3. What are the advantages and disadvantages of the types of externalities.


A. Negative Externalities:
Advantages: None, as they lead to inefficient market outcomes and harm the well-being
of others.
Disadvantages:
• Cause economic inefficiency by underestimating the true cost of production or
consumption.
• Generate negative social impacts, such as pollution, noise, and health risks.
• Can lead to conflict and resentment between those causing and experiencing the
externalities.

B. Positive Externalities:
Advantages:
• Enhance social welfare by providing benefits to others beyond the producer or
consumer.
• Promote innovation and technological advancement.
• Create a more sustainable and healthier environment.
Disadvantages:
• Can lead to underproduction or underconsumption of the good or service if the
benefits are not fully accounted for.
• May create free-rider problems, where individuals benefit from the externality
without contributing to its production.
• Can be difficult to measure and value, making policy interventions challenging.

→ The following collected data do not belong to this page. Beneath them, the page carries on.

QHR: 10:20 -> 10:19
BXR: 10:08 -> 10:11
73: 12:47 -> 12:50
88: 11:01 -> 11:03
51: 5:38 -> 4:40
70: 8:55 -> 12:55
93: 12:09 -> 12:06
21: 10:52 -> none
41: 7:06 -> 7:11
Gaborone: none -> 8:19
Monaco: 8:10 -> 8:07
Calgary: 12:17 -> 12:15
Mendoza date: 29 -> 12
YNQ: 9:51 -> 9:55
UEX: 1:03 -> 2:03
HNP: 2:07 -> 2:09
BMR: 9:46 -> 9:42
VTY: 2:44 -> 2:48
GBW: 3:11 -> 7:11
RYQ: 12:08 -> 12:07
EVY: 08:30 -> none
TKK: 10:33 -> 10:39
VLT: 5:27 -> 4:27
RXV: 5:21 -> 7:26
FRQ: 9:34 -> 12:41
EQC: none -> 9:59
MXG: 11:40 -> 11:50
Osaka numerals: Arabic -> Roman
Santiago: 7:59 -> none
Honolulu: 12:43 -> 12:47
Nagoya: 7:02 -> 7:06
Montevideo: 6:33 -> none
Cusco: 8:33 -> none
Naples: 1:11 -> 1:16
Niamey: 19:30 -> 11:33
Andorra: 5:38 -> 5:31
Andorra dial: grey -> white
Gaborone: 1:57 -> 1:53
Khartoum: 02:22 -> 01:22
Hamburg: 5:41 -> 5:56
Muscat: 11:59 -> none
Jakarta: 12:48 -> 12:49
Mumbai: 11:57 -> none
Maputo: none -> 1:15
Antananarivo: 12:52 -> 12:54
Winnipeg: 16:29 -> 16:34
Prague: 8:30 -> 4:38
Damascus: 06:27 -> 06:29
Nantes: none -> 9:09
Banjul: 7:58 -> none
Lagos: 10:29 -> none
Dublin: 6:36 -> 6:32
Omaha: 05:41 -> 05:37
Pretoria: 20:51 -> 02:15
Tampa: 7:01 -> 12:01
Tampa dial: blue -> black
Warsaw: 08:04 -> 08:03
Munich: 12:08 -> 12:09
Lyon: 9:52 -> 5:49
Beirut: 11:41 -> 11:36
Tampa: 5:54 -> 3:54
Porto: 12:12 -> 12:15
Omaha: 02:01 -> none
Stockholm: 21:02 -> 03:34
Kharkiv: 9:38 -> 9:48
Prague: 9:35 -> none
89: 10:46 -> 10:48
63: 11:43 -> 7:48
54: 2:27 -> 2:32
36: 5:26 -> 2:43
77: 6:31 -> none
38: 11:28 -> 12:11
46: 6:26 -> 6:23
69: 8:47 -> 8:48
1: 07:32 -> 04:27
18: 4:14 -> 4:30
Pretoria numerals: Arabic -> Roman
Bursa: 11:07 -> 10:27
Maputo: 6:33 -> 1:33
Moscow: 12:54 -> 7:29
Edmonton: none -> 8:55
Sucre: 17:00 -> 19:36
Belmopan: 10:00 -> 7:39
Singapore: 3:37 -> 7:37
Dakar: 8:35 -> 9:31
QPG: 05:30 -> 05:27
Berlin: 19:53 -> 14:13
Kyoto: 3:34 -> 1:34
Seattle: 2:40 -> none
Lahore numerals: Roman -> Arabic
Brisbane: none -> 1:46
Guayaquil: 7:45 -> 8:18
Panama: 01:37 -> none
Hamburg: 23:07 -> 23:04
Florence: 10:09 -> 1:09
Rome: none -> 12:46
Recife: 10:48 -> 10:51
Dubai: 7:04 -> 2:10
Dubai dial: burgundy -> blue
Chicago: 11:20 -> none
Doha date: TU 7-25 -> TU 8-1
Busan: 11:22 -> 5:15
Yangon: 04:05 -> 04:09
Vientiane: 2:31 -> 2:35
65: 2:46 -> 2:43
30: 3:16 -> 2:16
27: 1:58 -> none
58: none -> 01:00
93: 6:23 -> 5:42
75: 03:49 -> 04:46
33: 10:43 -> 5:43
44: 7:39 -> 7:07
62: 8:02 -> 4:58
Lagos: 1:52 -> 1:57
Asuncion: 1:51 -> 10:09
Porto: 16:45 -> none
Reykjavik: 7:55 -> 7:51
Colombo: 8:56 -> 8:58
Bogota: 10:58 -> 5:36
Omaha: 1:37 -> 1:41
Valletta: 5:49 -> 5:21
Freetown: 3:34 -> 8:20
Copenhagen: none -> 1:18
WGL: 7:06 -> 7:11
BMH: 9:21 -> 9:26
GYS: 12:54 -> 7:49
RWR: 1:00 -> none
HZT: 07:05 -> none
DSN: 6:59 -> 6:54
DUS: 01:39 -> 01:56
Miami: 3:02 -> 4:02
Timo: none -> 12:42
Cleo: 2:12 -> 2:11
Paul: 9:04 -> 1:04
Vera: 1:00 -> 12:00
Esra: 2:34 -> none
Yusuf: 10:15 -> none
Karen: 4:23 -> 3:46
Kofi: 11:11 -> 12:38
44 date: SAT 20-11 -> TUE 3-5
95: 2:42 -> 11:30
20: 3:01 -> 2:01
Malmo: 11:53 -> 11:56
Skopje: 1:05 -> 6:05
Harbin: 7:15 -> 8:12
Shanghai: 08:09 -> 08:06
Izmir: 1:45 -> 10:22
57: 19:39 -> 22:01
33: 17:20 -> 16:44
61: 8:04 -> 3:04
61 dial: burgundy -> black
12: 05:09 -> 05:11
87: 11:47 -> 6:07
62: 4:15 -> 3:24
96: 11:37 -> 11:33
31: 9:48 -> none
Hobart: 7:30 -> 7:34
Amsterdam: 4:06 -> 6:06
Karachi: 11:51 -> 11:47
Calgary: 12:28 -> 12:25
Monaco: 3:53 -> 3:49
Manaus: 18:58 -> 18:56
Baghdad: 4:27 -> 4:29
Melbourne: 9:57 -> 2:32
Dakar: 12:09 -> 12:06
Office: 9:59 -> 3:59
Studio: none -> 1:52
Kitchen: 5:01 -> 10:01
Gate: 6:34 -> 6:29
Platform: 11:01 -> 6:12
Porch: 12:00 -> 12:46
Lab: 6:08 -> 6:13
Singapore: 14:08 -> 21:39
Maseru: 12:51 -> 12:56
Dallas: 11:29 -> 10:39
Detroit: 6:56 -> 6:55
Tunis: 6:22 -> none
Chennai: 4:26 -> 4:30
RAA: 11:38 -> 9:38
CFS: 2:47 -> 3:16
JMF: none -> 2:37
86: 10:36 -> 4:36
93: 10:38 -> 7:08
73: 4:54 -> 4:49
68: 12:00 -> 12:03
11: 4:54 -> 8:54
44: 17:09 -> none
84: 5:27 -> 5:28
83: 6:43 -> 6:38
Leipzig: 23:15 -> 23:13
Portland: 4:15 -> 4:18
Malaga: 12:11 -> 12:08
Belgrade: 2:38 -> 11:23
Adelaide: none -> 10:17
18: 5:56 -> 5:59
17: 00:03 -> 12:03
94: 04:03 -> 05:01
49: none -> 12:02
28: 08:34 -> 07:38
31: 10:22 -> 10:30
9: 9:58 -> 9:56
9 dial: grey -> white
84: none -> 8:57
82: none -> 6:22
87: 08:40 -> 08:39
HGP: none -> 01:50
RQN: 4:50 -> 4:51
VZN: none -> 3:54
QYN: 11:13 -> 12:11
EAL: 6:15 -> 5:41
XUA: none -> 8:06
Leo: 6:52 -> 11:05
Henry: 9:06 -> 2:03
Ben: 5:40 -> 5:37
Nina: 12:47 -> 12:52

4. How can public policy resolve issues on externalities? Give 3 examples each.
• Negative Externalities:
1. Regulation and Standards: Setting limits on pollution, noise, and other harmful
externalities.
2. Pigouvian Taxes: Taxes levied on activities that generate negative externalities to
internalize the cost and discourage production.
3. Subsidies and Incentives: Encouraging activities that reduce negative
externalities or provide alternative solutions.

• Positive Externalities:
1. Direct Government Provision: Providing public goods and services that generate
positive externalities, such as education, healthcare, and infrastructure.
2. Subsidies and Incentives: Encouraging activities that generate positive
externalities, such as research and development, innovation, and volunteerism.
3. Property Rights and Coase-an Bargaining: Facilitating agreements between
individuals affected by externalities to negotiate mutually beneficial solutions.